Recombinant Aspergillus restrictus Ribonuclease mitogillin (ret) is produced in E. coli and contains the full-length mature protein from amino acids 28 to 176. The protein includes an N-terminal 10xHis-tag and a C-terminal Myc-tag, which makes purification and detection more straightforward. SDS-PAGE analysis indicates the protein's purity exceeds 85%, suggesting it may be suitable for reliable research applications. This product is intended for research use only.
Ribonuclease mitogillin from Aspergillus restrictus appears to be a ribonuclease enzyme recognized for its role in cleaving RNA molecules. Researchers commonly study it for its enzymatic activity and potential applications in molecular biology research. Understanding how such ribonucleases work and what they do could provide insights into RNA processing and degradation—processes that seem crucial in various cellular and molecular pathways.
Potential Applications
Note: The applications listed below are based on what we know about this protein's biological functions, published research, and experience from experts in the field. However, we haven't fully tested all of these applications ourselves yet. We'd recommend running some preliminary tests first to make sure they work for your specific research goals.
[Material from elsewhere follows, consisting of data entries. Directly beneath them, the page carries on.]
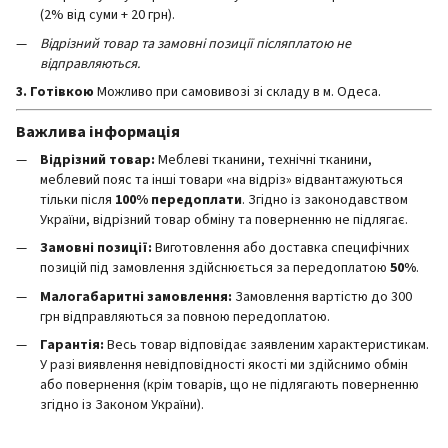
(2% від суми + 20 грн).
Відрізний товар та замовні позиції післяплатою не
відправляються.
3. Готівкою
Можливо при самовивозі зі складу в м. Одеса.
Важлива інформація
Відрізний товар:
Меблеві тканини, технічні тканини,
меблевий пояс та інші товари «на відріз» відвантажуються
тільки після
100% передоплати
. Згідно із законодавством
України, відрізний товар обміну та поверненню не підлягає.
Замовні позиції:
Виготовлення або доставка специфічних
позицій під замовлення здійснюється за передоплатою
50%
.
Малогабаритні замовлення:
Замовлення вартістю до 300
грн відправляються за повною передоплатою.
Гарантія:
Весь товар відповідає заявленим характеристикам.
У разі виявлення невідповідності якості ми здійснимо обмін
або повернення (крім товарів, що не підлягають поверненню
згідно із Законом України).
1. Protein-Protein Interaction Studies Using Dual-Tag Pull-Down Assays
The N-terminal His-tag and C-terminal Myc-tag offer versatile handles for investigating potential binding partners of ribonuclease mitogillin in fungal cellular extracts or purified protein libraries. This dual-tag system allows for sequential purification steps. It may also help confirm interactions through independent capture methods. Researchers can immobilize the protein via either tag to nickel-affinity or anti-Myc antibody matrices and identify co-purifying proteins through mass spectrometry analysis. This approach appears particularly valuable for understanding the cellular context and regulatory networks that might involve this ribonuclease in fungal systems.
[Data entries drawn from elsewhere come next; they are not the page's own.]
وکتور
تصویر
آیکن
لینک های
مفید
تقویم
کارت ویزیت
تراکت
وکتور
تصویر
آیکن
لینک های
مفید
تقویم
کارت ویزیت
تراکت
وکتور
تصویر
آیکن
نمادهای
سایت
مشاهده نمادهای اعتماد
2. Antibody Development and Immunoassay Optimization
The recombinant protein with 85% purity serves as what seems to be an appropriate immunogen for generating polyclonal or monoclonal antibodies specific to Aspergillus restrictus ribonuclease mitogillin. The dual-tag configuration could enable comprehensive antibody characterization through tag-specific controls and competition assays. Researchers can develop ELISA-based detection systems using the Myc-tag for capture and test antibodies for detection. This approach likely helps with antibody screening and validation processes. The purified recombinant protein also provides what appears to be a reliable standard for quantitative immunoassays in fungal research applications.
3. Comparative Structural and Biochemical Analysis
The mature protein region (28-176aa) expressed in E. coli provides material for comparative studies with other fungal ribonucleases through techniques such as circular dichroism spectroscopy, dynamic light scattering, and limited proteolysis mapping. Researchers can investigate the protein's stability under various buffer conditions, pH ranges, and temperature profiles to understand its biochemical properties better. The His-tag makes rapid purification possible for multiple analytical preparations, while the defined expression region allows for direct comparison with other characterized ribonuclease domains from related species.
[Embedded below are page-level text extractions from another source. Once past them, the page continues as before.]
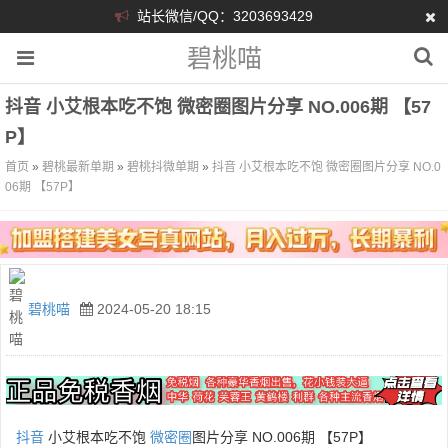
站长微信/QQ：3203693429
碧桃喵
抖音 小艾根本吃不饱 微密圈图片分享 NO.006期 【57
P】
首页
»
碧桃最新单期
»
碧桃抖微单期
»
抖音 小艾根本吃不饱 微密圈图片分享 NO.0
06期 【57P】
碧桃喵
2024-05-20 18:15
抖音
小艾根本吃不饱
微密圈
图片分享 NO.006期 【57P】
4. Tag-Mediated Protein Localization and Trafficking Studies
The C-terminal Myc-tag may enable researchers to track the recombinant protein's behavior in cell-free systems or permeabilized cell models using anti-Myc antibodies and fluorescent detection methods. This application could prove valuable for studying potential cellular targeting mechanisms or membrane association properties of the ribonuclease when introduced into fungal cell extracts or reconstituted cellular systems. The dual-tag system provides internal controls for specificity. It also allows for orthogonal detection methods in complex experimental setups, though the effectiveness might vary depending on the specific experimental conditions.